#### TASK
Find the string "uplift" in the data, then copy every line where it is found.

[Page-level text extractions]
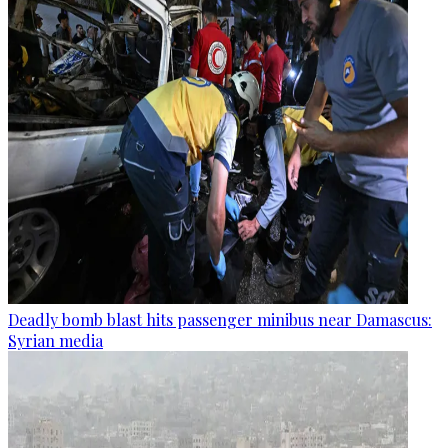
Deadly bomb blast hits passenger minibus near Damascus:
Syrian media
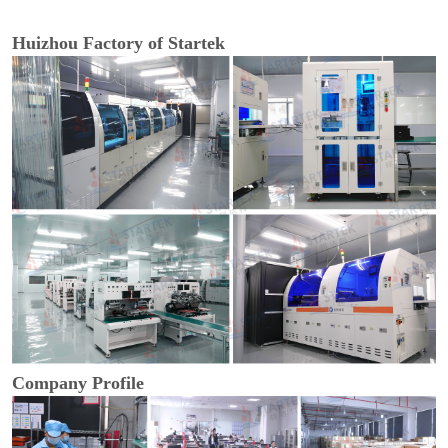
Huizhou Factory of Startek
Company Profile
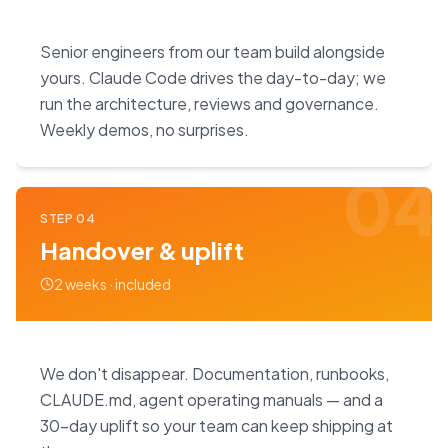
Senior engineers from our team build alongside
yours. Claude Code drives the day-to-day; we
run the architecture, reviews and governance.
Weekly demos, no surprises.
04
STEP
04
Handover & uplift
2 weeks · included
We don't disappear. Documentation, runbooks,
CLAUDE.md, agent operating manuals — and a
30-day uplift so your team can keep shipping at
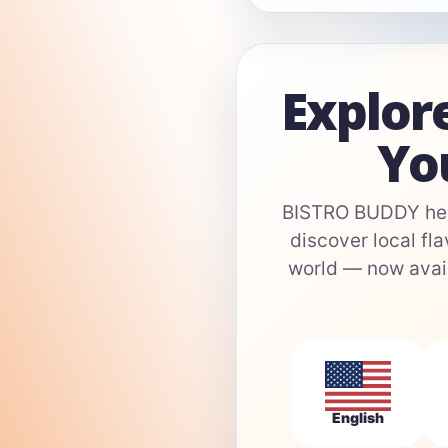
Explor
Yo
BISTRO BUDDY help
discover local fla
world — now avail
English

...

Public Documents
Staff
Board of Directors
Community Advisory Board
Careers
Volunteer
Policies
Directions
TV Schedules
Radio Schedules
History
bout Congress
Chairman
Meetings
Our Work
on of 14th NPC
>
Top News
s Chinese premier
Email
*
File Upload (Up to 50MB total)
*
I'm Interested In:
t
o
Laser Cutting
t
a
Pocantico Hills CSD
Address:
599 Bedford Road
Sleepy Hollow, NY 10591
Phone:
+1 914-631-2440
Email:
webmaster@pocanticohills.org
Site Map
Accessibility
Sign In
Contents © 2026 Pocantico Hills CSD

#### RESPONSE TO THE EXERCISE
Handover & uplift
30-day uplift so your team can keep shipping at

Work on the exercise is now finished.